Publication: Daily Express


Dafydd Wigley MP complained that an article in The Express on 7 August 1998 headlined "Waste of money, so to speak" was prejudicial and pejorative in breach of Clause 13 (Discrimination) of the Code of Practice.

The complainant objected to an opinion piece in which the columnist Stephen Pollard expressed his views on the Welsh Language Society's apparent demand that Welsh be given equal status to English in the new Welsh Assembly. The columnist described the Welsh Language Society as "nutters" and claimed that Welsh is an almost dead language. He expressed the view that the costs of translation from English to Welsh, and the Welsh Assembly itself, were a "waste of money" and said that English is the only official language of the UK. The complainant said that the article was racial and totally unacceptable.
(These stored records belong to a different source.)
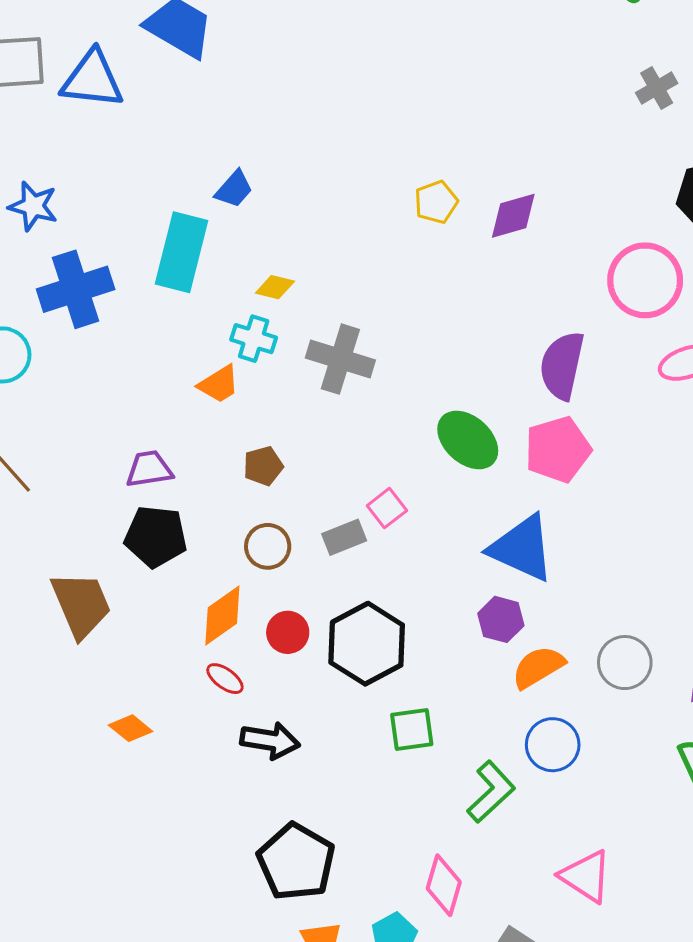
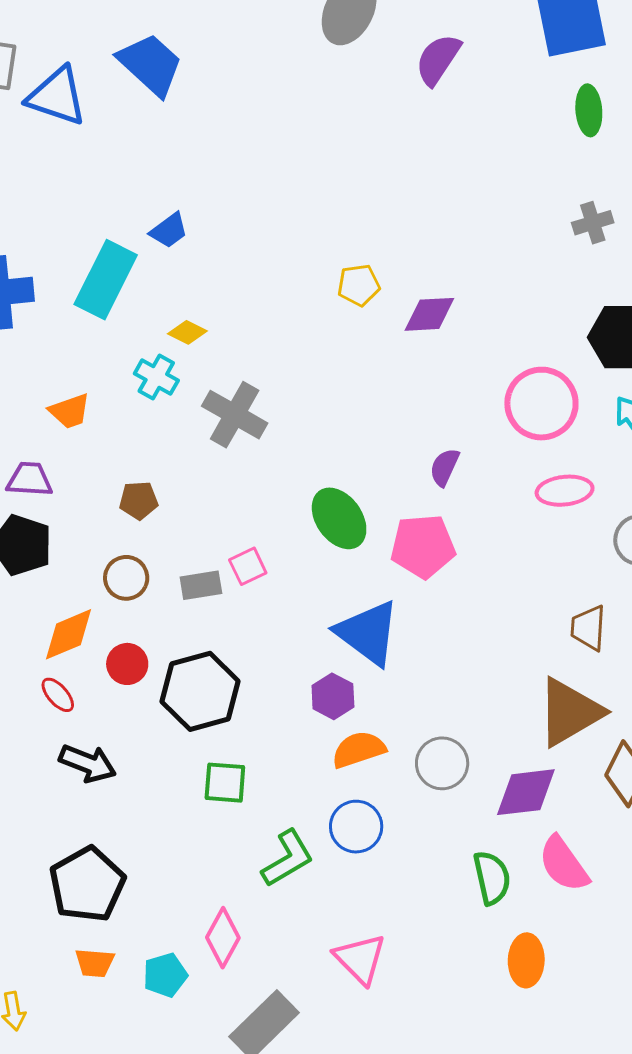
purple semicircle: (562, 365) -> (444, 467), size x0.6
orange trapezoid: (219, 384) -> (70, 411), moved

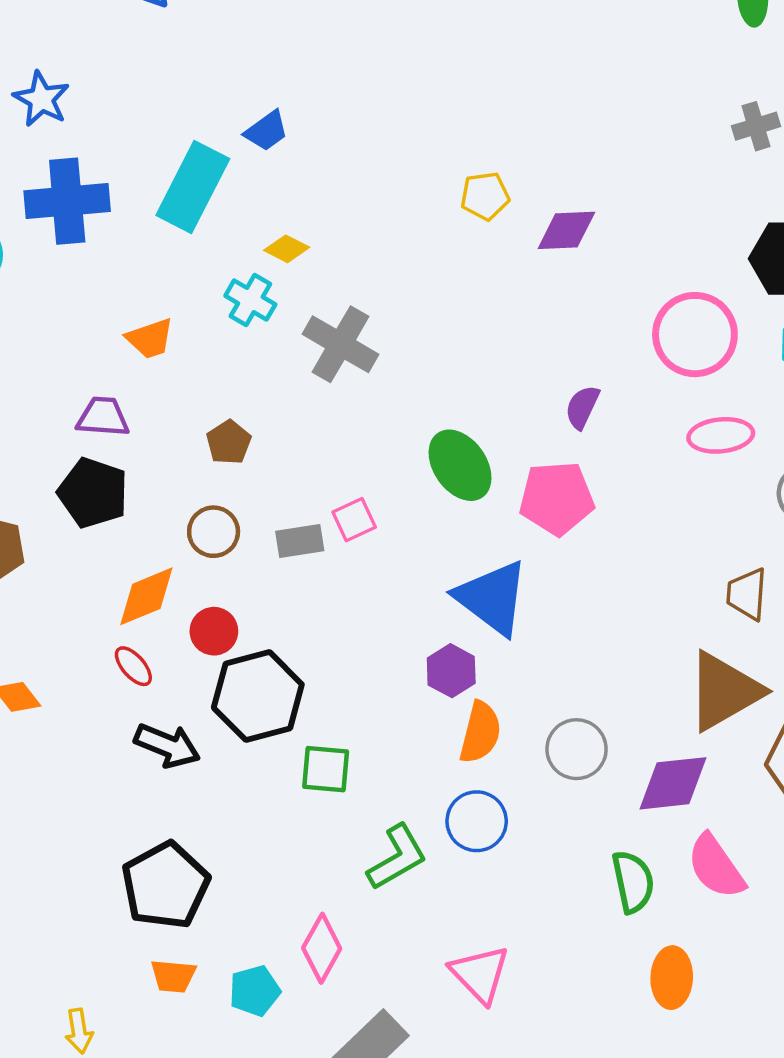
brown pentagon: (139, 500) -> (229, 442), turned -30
black hexagon: (200, 691) -> (258, 696), moved
orange semicircle: (359, 750) -> (480, 732), turned 122

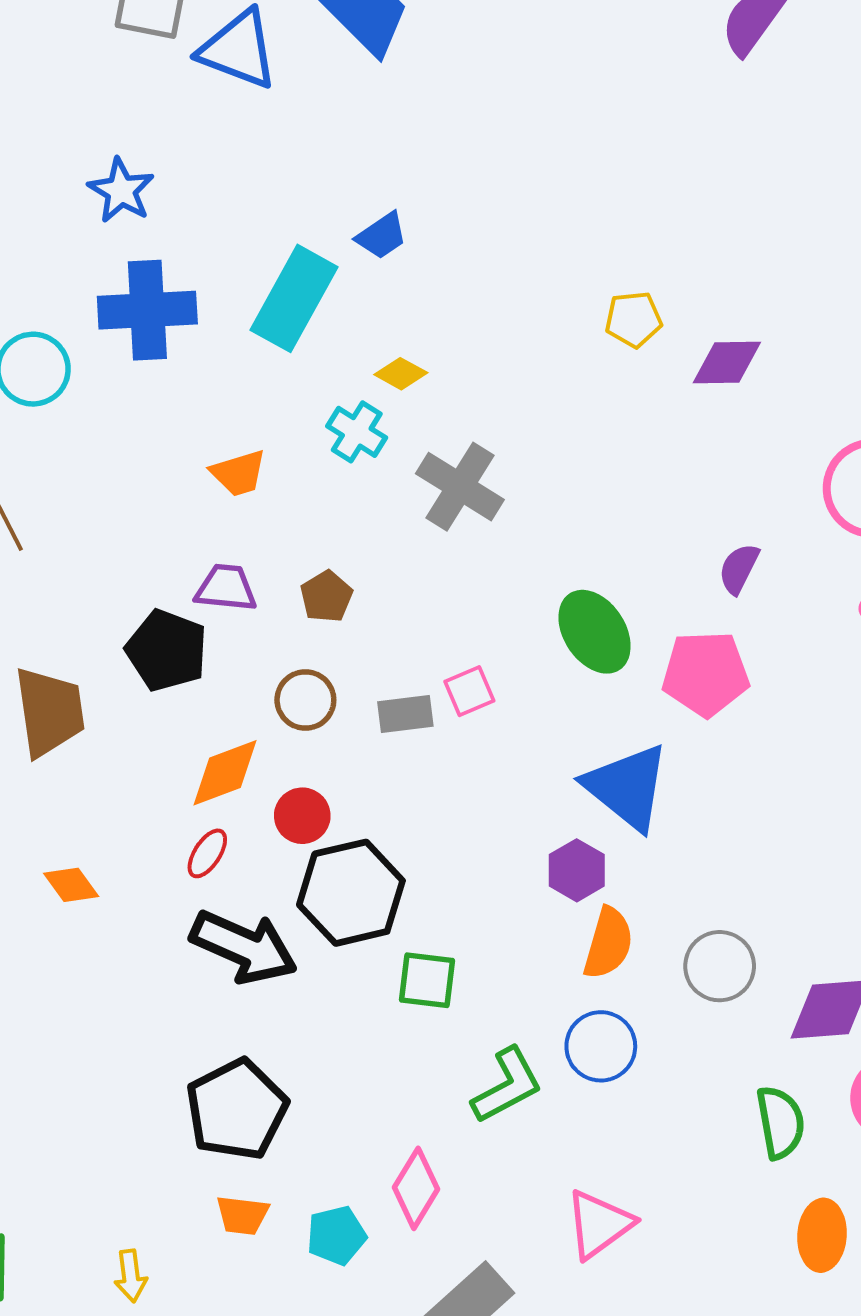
purple trapezoid: (103, 417) -> (226, 588), moved
red ellipse: (133, 666) -> (207, 853), turned 72
black arrow: (167, 745) -> (244, 947), size x1.4
pink triangle: (480, 974) -> (599, 1224), turned 36

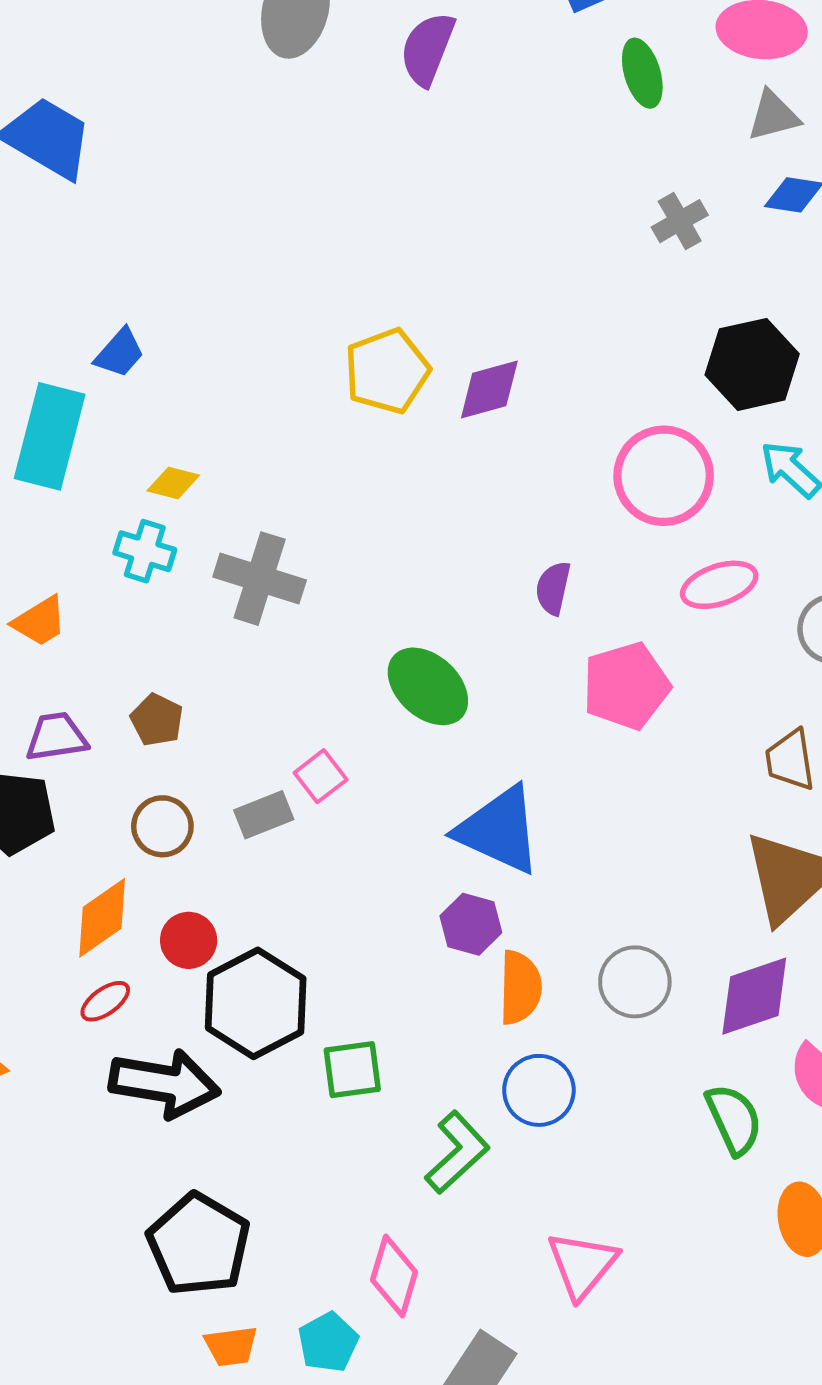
yellow pentagon: (633, 319) -> (387, 371), size x1.5
pink pentagon: (706, 674) -> (626, 686), moved
red ellipse: (207, 853) -> (105, 1001), turned 36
The newspaper replied that the piece was a political story about the use of tax payers money. It was an example of robust comment and was clearly presented as opinion. They apologised if the complainant was upset by this, but they wished to defend the right of journalists to comment on such political matters.

Not Upheld


The Commission has been asked on a number of occasions to consider complaints that articles, which do not refer to any particular individual, are racist. A prominent example was the set of complaints received by the Commission about coverage in several newspapers of the Euro 96 football tournament. The complaints raised questions of discrimination. In rejecting them, the Commission noted that the clause of the Code which deals with discrimination was worded in a tightly defined way to allow the British press to make pointed and where necessary critical comment about events and people in a variety of circumstances. The Code is deliberately framed in this way; indeed, the Code Committee has looked at the wording of the clause which deals with discrimination on a number of occasions and has always decided that it should remain as it is.

That said, the Commission has always made clear that it will not tolerate racism in reporting and it is always swift to uphold any complaint of discrimination where it is found that a piece discriminates against an individual, and that individual has asked the Commission to investigate the matter. The Commission recently upheld a complaint that a profile piece about a named complainant contained references to his Jewish background which were irrelevant to the story and were prejudicial and pejorative. The Commission agreed that the references were in breach of the Code and censured the newspaper.

The Commission has quite frequently been asked to consider complaints concerning comments in the press about the Welsh, similar to the complaint under consideration here. However, where the article in question is not about individuals but is a general comment piece, the complaints clearly fall into the same category as those the Commission received about the Euro 96 coverage. In this case, the article was clearly presented as the named writers personal opinion on a political issue - that is, the possible costs of translation at the Welsh Assembly and the related question of the status of the Welsh language in the UK. Although the writer's views were expressed in robust language and were perhaps intentionally provocative, they did not refer to any particular individual. The Commission accepted that there may be some readers who objected strongly to the views expressed and may have found them offensive. However, the Commission did not find that the reporting was in breach of the Code. Questions of taste and offensiveness are matters for editorial judgement, rather than for the Commission.

Although the Commission rejected the complaint, it wished to set on record again that it will not hesitate to censure discriminatory reporting or comment about an individual - in any of the terms set out in Clause 13 - if that individual concerned asks the Commission to investigate the matter.